*** Materials provided Section Begins ***
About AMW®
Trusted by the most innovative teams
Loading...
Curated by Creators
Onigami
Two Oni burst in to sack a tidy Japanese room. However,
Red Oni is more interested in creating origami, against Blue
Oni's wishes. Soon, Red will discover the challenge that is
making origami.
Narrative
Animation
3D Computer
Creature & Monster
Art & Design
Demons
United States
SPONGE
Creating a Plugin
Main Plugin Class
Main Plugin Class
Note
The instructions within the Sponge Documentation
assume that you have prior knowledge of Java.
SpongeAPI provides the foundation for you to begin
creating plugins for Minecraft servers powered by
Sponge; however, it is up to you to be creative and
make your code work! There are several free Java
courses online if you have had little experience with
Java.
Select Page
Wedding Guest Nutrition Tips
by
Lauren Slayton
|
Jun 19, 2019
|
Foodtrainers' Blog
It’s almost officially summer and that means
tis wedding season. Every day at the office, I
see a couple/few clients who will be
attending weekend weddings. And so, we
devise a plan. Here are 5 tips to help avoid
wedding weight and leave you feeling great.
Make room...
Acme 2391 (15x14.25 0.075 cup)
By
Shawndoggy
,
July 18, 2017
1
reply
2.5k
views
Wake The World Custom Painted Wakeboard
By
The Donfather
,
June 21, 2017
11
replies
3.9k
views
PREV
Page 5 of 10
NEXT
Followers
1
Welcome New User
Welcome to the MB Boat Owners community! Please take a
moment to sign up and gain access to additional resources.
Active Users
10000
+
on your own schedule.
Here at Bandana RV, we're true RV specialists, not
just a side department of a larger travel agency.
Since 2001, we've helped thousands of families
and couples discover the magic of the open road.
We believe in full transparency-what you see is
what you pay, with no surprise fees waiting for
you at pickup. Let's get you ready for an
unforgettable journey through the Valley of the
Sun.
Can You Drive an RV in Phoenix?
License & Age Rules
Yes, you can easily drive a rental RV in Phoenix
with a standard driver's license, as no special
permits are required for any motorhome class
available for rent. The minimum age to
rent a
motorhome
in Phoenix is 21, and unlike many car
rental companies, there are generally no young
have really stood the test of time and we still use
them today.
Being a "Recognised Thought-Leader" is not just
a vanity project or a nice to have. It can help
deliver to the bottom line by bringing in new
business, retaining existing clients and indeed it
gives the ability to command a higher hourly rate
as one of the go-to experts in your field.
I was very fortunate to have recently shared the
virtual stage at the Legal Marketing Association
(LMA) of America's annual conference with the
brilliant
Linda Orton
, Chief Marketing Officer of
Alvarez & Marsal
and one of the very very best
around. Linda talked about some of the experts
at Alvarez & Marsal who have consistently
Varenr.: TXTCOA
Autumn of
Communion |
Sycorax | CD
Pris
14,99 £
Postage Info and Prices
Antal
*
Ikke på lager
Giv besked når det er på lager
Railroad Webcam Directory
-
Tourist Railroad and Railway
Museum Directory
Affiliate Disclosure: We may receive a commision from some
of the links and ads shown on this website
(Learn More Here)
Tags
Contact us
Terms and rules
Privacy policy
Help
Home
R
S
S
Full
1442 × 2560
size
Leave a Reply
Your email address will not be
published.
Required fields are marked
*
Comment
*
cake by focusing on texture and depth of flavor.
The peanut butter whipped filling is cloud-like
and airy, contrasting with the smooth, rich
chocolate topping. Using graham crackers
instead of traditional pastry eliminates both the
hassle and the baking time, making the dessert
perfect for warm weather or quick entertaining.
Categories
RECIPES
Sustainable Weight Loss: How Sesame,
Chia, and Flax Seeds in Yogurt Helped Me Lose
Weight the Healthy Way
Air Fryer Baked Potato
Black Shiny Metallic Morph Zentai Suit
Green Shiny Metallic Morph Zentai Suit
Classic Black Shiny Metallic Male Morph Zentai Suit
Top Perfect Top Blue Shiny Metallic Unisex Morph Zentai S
*** Materials provided Section Ends ***
*** Materials provided Section Begins ***
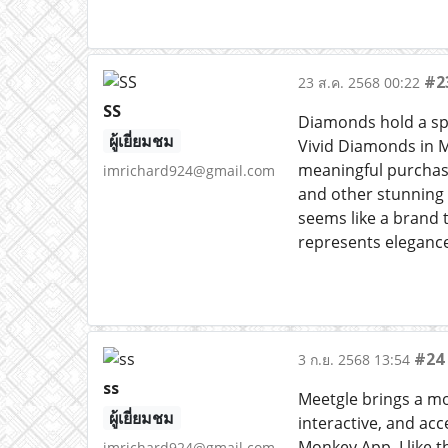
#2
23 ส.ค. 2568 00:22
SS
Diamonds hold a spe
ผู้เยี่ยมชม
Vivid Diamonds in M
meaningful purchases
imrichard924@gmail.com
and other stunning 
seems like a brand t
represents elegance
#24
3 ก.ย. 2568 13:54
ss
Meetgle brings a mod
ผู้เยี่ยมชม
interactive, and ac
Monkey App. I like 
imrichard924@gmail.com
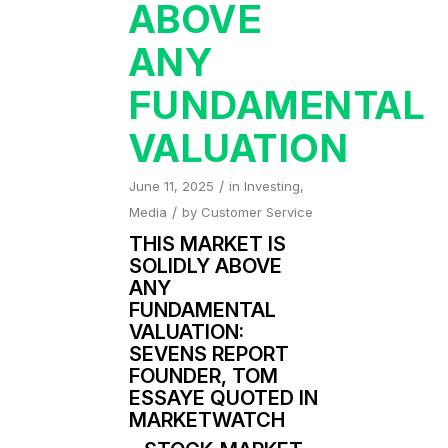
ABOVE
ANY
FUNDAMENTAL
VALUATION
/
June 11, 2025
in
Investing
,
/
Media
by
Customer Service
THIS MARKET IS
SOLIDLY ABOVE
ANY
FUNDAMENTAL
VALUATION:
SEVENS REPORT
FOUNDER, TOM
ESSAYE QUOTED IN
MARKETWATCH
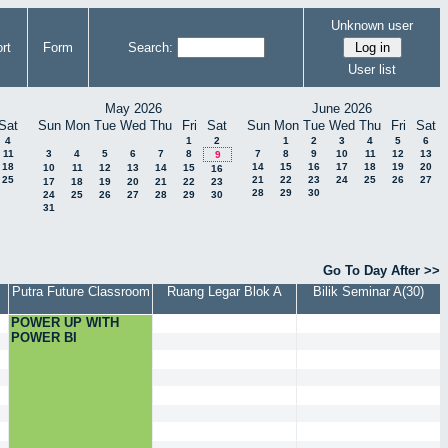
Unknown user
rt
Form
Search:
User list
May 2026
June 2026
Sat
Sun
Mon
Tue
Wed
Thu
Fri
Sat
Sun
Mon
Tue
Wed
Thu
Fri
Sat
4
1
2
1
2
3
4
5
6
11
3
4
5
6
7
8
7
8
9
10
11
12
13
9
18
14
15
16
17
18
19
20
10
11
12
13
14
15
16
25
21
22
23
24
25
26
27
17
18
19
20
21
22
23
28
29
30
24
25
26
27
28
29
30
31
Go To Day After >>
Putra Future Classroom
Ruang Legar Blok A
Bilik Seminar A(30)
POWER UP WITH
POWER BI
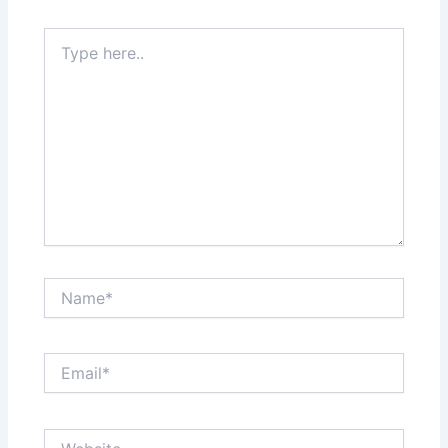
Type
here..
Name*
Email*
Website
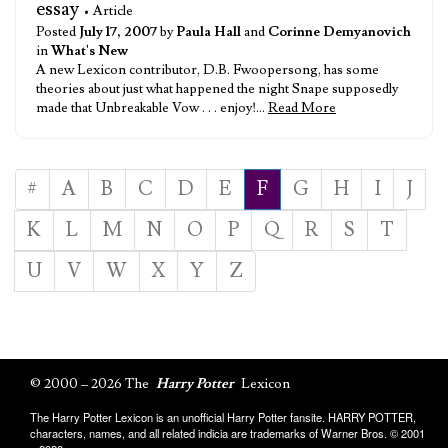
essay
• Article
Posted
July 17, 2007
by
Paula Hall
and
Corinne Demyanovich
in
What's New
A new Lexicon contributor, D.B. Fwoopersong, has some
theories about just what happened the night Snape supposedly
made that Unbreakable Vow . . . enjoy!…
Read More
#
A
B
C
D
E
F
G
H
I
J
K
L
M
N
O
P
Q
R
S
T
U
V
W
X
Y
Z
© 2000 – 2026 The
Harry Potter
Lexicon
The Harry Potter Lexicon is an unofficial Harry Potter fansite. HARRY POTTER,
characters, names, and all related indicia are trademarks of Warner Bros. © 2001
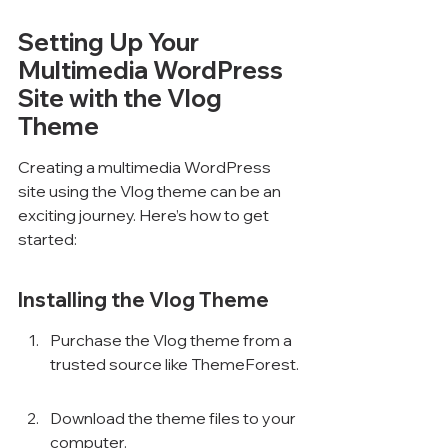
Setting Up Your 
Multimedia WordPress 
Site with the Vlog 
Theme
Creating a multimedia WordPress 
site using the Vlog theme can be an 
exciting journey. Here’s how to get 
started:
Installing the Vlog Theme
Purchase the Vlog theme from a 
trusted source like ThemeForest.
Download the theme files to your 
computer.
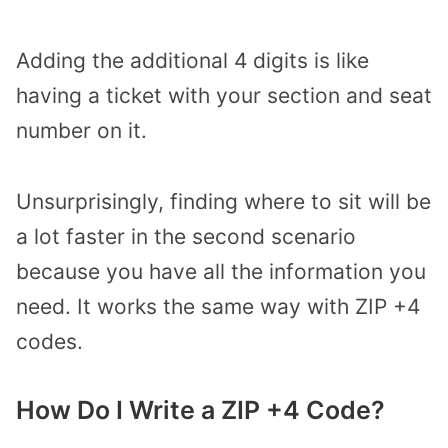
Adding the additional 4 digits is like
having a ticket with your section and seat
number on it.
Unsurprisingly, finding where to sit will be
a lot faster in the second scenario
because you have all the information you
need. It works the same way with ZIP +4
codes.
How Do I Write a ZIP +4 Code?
*** Materials provided Section Ends ***
▶ **Problem details**
Search the records line by line for the word "Shiny" and copy every line where it appears.

▶ **Reply to the task**
Black Shiny Metallic Morph Zentai Suit
Green Shiny Metallic Morph Zentai Suit
Classic Black Shiny Metallic Male Morph Zentai Suit
Top Perfect Top Blue Shiny Metallic Unisex Morph Zentai S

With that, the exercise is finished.